SOL's Tumble: Market Mayhem Unfolds
Crypto chaos dampens Solana’s momentum

TLDR:
SOL fell 6.8% to $180.80, underperforming the broader market.
Declining onchain activity, negative funding rates, and rug-pull concerns weigh on SOL.
Analysts warn of potential further drops if current trends persist.
Solana’s native token is taking a beating today, with its price sliding from $185.10 to $180.80—a stark 6.8% drop compared to the overall market’s modest 1.72% decline. The drop comes amid a growing wave of bearish signals and investor anxiety over waning user engagement in Solana’s DeFi ecosystem.
One of the main culprits behind the decline appears to be Solana’s recent association with high-profile rug pull scams. On-chain investigations have linked a notorious Solana wallet—labeled "0xcEA"—to several dubious token launches, including a scam tied to both LIBRA and a memecoin tied to Melania Trump. "Negative headlines like these can accelerate losses, as trust in the network erodes quickly," noted one crypto analyst.
Further compounding the issue is the fading memecoin frenzy. The recent launch of Pump.fun, a memecoin launchpad, initially drove a surge in speculative tokens on Solana. However, as profit-taking sets in and many of these tokens are revealed to be scams or pump-and-dump schemes, traders are increasingly cashing out, leaving SOL vulnerable to corrections. Analyst Benjamin Cowen highlighted Solana’s stark underperformance relative to Bitcoin, emphasizing that the speculative bubble is deflating rapidly.
Adding to the pressure, Solana is experiencing a marked decline in on-chain activity. Data from Dune shows that daily transactions have plummeted from a high of 71,738 on January 23 to just 9,303 as of February 17. Similarly, decentralized exchange volumes on Solana have seen a dramatic drop since their December peak, indicating a significant decrease in user interaction and network demand.
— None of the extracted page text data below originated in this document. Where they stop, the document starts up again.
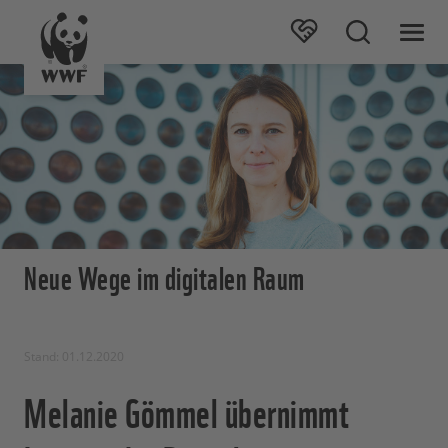
Neue Wege im digitalen Raum
Stand: 01.12.2020
Melanie Gömmel übernimmt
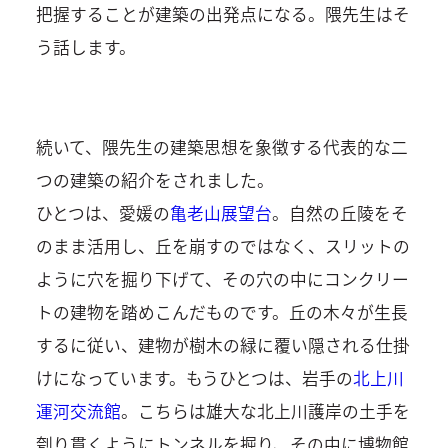
把握することが建築の出発点になる。隈先生はそ
う話します。
続いて、隈先生の建築思想を象徴する代表的な二
つの建築の紹介をされました。
ひとつは、愛媛の
亀老山展望台
。自然の丘陵をそ
のまま活用し、丘を崩すのではなく、スリットの
ように穴を掘り下げて、その穴の中にコンクリー
トの建物を踏めこんだものです。丘の木々が生長
するに従い、建物が樹木の緑に覆い隠される仕掛
けになっています。もうひとつは、岩手の
北上川
運河交流館
。こちらは雄大な北上川護岸の土手を
刳り貫くようにトンネルを掘り、その中に博物館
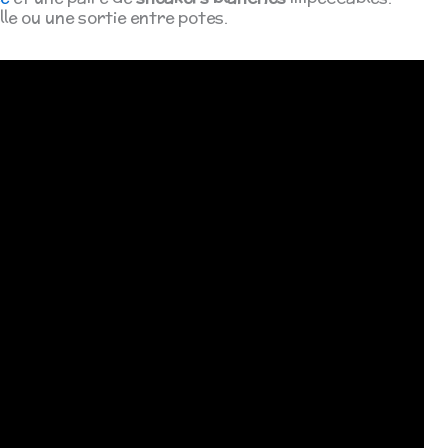
lle ou une sortie entre potes.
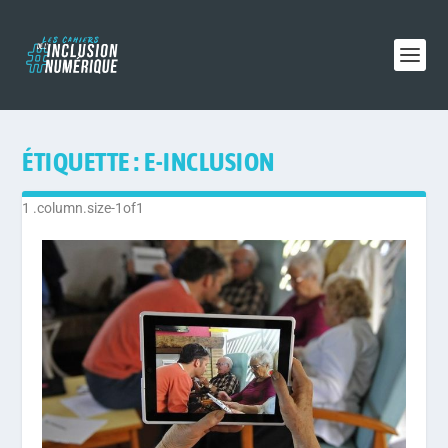
ÉTIQUETTE :
E-INCLUSION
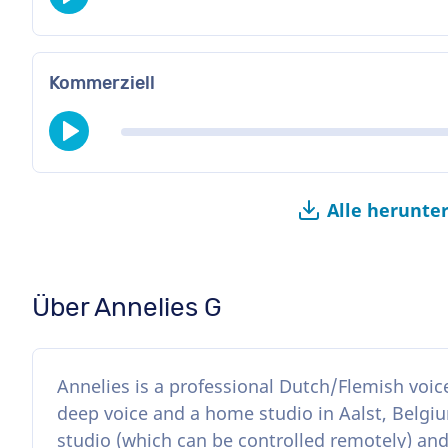
Kommerziell
Alle herunte
Über Annelies G
Annelies is a professional Dutch/Flemish voic
deep voice and a home studio in Aalst, Belgi
studio (which can be controlled remotely) and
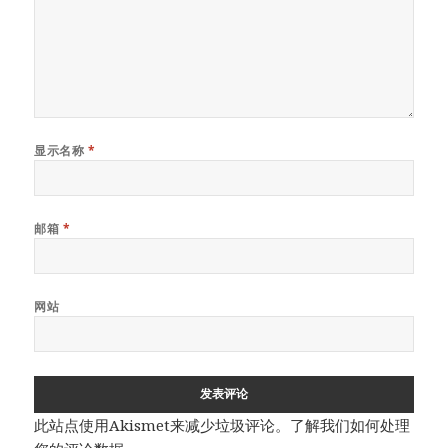
显示名称
*
邮箱
*
网站
此站点使用Akismet来减少垃圾评论。
了解我们如何处理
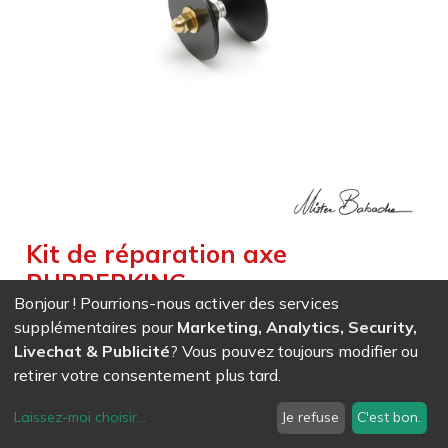
Kit de réparation axe
RUBBERKING
Bonjour ! Pourrions-nous activer des services
Weight :
0,045
kg
supplémentaires pour
Marketing, Analytics, Security,
Livechat & Publicité
? Vous pouvez toujours modifier ou
EAN
7611847008208
- Ref (
0820
)
retirer votre consentement plus tard.
12,13
CHF
/ HT
Laissez-moi choisir
...
Je refuse
C'est bon.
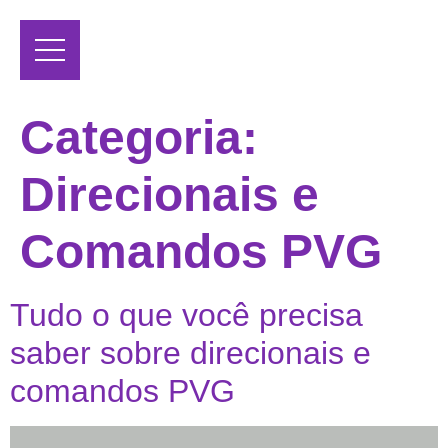
Categoria:
Direcionais e
Comandos PVG
Tudo o que você precisa
saber sobre direcionais e
comandos PVG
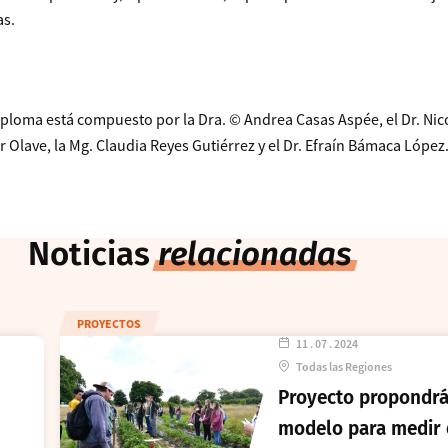
as.
iploma está compuesto por la Dra. © Andrea Casas Aspée, el Dr. Nico
er Olave, la Mg. Claudia Reyes Gutiérrez y el Dr. Efraín Bámaca López
Noticias
relacionadas
PROYECTOS
11 . 07 . 2024
Todas las Regiones
Proyecto propondrá
modelo para medir 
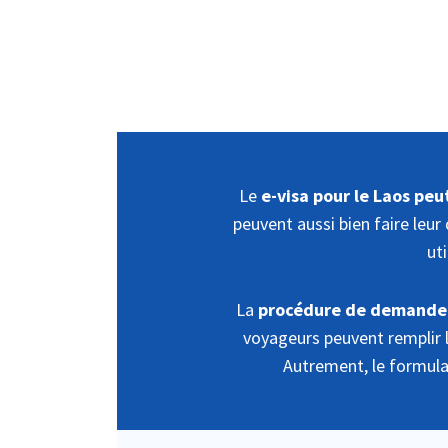
Le
e-visa pour le Laos pe
peuvent aussi bien faire leu
ut
La
procédure de demande 
voyageurs peuvent remplir l
Autrement, le formula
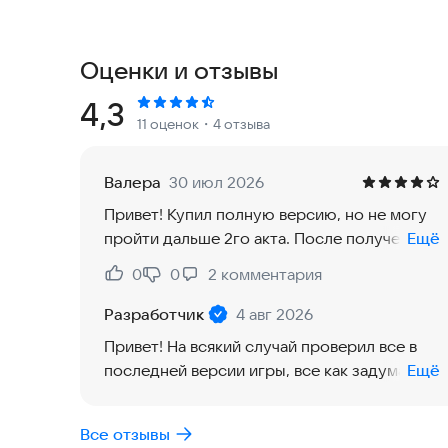
- Принимайте стратегические решения и улучш
НОВЫЕ ВОЗМОЖНОСТИ
Оценки и отзывы
- Новые враги, оружие и способности расширяю
Рейтинг:
4,3
11 оценок
・4 отзыва
БОЛЬШЕ ПРИКЛЮЧЕНИЙ
- Отдельные странствия и испытания бросают ва
Валера
30 июл 2026
ПРЕМИУМ ВЕРСИЯ
Привет! Купил полную версию, но не могу
- Продвигайтесь дальше, получайте достижени
пройти дальше 2го акта. После получения
Ещё
короны у слизня меня либо спускает
ПОДДЕРЖКА МОДОВ
0
0
2
комментария
Нравится:
Не нравится:
каждый раз на 1 уровень дальше, либо
через несколько уровней по порталам. По
Разработчик
4 авг 2026
итогу акт 3 так и не разблокирован. Так и
Привет! На всякий случай проверил все в
должно быть?
последней версии игры, все как задумано.
Ещё
На 16 уровне странствия «Шёпот Бездны»
необходимо получить корону. Затем при
Все отзывы
входе в любой портал любого уровня,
The situation is further exacerbated by Solana’s futures market dynamics. Despite an increase in open interest—from $5.31 billion to $5.88 billion daily—funding rates have turned negative, falling to -0.27% as of February 17. This suggests that more traders are entering short positions, betting on further declines. "Negative funding means shorts are essentially paying longs to keep their positions open, which is a clear signal of bearish sentiment," explained one market observer.
Technical analysis paints a sobering picture. SOL appears to be forming a head-and-shoulders pattern—a bearish reversal formation—with its right shoulder forming near the current price. A decisive breakdown below the neckline at approximately $180.50 could trigger a drop towards the pattern’s target of around $110, potentially erasing over 40% of its value. However, if SOL manages to hold above this key support level, there remains a possibility of recovery towards a local high of $215.
As investors brace for what could be a prolonged downturn, the broader sentiment remains cautious. "At this point, every move is being scrutinized, and even minor setbacks could lead to a cascading sell-off," warned one seasoned trader.